• [TASK REQUIREMENTS]:
Only the lines from the line containing "Task: Click on the Anmelde- und" to the end of the records, both included, belong in the answer, copied exactly.

• [SUPPLIED DATA]:

- Opening Delimiter -

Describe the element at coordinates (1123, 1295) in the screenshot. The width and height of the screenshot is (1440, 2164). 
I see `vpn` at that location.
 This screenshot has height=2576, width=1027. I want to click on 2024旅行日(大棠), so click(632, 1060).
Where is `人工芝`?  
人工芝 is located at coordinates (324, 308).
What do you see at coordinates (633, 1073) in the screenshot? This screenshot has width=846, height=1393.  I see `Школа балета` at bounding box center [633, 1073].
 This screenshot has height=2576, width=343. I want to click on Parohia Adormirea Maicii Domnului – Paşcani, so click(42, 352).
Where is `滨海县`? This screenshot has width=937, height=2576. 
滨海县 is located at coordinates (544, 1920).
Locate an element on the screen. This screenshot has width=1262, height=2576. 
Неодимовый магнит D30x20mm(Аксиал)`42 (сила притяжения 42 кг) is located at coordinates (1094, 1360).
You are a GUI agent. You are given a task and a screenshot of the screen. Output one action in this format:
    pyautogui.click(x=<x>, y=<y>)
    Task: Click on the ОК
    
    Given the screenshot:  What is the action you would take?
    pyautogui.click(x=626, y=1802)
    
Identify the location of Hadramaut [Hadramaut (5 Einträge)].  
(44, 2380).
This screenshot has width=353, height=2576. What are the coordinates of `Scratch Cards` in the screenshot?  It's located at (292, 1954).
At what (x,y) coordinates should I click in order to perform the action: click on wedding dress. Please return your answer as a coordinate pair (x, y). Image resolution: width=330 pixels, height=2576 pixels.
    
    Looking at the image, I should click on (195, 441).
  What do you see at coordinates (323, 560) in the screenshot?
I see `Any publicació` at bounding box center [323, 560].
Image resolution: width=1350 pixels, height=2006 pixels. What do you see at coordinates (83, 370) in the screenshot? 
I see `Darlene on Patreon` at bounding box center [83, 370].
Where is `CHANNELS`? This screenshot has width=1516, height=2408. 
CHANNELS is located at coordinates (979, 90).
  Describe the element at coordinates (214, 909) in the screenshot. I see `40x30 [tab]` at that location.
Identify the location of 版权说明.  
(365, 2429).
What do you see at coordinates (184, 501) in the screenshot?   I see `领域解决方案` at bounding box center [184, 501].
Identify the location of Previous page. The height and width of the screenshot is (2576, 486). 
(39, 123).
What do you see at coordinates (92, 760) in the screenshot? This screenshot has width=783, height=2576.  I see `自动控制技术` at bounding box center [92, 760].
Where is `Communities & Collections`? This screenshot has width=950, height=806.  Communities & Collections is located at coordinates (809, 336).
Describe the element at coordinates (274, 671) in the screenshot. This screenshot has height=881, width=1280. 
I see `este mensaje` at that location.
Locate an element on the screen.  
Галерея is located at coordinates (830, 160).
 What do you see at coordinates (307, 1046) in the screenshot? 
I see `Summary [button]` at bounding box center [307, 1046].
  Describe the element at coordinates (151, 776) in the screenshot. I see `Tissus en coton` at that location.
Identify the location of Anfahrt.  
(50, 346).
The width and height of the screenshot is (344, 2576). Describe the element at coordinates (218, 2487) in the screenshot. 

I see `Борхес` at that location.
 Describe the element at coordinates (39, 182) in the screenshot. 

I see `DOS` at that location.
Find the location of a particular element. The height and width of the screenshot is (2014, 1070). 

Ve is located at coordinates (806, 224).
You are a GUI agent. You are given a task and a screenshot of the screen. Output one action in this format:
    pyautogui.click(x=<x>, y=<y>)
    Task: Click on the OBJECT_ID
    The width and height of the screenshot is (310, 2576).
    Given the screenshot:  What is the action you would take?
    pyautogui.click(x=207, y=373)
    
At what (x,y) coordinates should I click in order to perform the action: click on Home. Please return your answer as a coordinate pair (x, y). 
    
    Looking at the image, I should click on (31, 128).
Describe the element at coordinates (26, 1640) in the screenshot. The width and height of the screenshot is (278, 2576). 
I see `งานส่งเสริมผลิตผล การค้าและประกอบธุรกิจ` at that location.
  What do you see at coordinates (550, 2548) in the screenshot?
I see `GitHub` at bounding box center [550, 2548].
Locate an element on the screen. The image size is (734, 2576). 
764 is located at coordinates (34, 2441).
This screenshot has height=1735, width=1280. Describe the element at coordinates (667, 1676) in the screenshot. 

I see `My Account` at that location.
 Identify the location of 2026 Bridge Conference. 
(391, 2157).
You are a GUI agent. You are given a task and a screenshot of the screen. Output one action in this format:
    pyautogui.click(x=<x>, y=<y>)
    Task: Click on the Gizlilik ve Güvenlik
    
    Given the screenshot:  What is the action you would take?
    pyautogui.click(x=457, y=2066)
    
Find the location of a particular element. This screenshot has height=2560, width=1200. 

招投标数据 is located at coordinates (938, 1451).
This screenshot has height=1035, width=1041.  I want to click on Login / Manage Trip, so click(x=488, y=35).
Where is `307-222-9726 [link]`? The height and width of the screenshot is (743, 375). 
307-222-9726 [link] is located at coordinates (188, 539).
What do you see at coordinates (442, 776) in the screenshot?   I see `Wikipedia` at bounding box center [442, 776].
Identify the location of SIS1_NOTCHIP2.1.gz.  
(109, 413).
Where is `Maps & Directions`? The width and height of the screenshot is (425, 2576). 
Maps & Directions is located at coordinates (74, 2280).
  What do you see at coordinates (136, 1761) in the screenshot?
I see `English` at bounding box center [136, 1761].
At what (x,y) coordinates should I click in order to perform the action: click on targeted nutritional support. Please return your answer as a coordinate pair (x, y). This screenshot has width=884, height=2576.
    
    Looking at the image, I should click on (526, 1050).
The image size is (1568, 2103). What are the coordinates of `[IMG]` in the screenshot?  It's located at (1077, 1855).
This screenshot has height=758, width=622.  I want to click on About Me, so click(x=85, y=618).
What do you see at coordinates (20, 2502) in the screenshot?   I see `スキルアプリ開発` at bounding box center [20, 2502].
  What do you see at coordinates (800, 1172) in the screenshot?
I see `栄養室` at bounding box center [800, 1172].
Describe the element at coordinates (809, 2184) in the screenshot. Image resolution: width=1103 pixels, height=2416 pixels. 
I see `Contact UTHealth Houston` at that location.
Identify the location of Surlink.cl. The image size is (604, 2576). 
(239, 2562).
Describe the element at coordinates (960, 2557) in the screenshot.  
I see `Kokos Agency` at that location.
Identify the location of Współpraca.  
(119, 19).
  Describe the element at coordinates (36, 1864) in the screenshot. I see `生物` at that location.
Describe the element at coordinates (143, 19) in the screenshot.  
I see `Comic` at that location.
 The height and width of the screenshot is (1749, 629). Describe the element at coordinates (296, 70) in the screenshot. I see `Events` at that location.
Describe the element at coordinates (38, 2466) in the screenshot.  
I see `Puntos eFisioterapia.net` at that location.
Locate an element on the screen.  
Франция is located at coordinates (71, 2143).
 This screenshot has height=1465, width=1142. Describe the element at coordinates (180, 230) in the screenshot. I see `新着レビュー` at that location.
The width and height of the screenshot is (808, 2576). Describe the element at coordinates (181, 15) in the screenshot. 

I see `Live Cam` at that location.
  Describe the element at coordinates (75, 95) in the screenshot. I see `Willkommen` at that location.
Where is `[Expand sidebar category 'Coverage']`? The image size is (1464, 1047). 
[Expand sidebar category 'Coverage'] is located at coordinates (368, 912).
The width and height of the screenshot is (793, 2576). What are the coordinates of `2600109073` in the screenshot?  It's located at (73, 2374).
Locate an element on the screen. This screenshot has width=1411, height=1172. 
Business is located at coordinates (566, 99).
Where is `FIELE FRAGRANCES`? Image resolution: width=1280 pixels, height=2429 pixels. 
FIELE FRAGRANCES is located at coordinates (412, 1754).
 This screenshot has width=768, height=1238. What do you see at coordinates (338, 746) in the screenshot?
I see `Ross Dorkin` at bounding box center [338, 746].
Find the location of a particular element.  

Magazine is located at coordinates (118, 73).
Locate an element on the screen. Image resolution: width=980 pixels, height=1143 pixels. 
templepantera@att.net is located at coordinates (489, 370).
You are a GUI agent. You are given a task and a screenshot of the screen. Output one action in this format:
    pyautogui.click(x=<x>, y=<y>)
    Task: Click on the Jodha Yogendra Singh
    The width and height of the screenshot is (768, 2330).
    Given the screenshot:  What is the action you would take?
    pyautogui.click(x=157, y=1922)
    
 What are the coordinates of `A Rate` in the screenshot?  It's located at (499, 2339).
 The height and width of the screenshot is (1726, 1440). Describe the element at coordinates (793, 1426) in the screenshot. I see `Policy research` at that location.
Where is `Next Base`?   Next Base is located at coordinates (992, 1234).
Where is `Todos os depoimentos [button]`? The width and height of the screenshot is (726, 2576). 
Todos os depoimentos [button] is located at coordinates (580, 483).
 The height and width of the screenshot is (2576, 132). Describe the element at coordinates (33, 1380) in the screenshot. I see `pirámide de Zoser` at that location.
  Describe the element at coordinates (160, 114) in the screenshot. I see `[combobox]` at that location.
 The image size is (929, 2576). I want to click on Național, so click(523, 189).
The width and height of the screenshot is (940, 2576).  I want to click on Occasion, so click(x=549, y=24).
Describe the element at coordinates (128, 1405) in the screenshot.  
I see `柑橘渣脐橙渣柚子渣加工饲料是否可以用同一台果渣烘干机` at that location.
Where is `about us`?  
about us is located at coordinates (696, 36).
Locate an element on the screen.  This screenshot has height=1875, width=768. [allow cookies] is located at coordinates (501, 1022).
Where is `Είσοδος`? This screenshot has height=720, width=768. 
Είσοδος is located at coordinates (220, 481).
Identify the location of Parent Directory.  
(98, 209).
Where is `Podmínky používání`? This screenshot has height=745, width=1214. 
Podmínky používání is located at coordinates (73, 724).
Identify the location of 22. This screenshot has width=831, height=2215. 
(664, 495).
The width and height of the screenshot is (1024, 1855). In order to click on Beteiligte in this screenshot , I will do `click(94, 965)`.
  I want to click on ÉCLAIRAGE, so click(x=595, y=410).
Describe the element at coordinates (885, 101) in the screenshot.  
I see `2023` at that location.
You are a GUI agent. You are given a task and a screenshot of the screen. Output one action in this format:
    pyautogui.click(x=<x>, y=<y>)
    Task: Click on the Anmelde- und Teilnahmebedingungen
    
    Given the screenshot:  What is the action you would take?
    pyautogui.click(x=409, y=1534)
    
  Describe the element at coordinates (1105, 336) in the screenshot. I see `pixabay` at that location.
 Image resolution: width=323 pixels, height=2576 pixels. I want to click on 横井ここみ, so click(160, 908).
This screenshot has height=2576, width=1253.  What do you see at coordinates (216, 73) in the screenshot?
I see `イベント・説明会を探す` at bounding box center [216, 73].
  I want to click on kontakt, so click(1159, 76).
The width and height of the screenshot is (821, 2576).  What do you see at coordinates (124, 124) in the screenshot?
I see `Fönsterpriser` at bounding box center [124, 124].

- Closing Delimiter -

• [RESPONSE TO THE TASK]:
    Task: Click on the Anmelde- und Teilnahmebedingungen
    
    Given the screenshot:  What is the action you would take?
    pyautogui.click(x=409, y=1534)
    
  Describe the element at coordinates (1105, 336) in the screenshot. I see `pixabay` at that location.
 Image resolution: width=323 pixels, height=2576 pixels. I want to click on 横井ここみ, so click(160, 908).
This screenshot has height=2576, width=1253.  What do you see at coordinates (216, 73) in the screenshot?
I see `イベント・説明会を探す` at bounding box center [216, 73].
  I want to click on kontakt, so click(1159, 76).
The width and height of the screenshot is (821, 2576).  What do you see at coordinates (124, 124) in the screenshot?
I see `Fönsterpriser` at bounding box center [124, 124].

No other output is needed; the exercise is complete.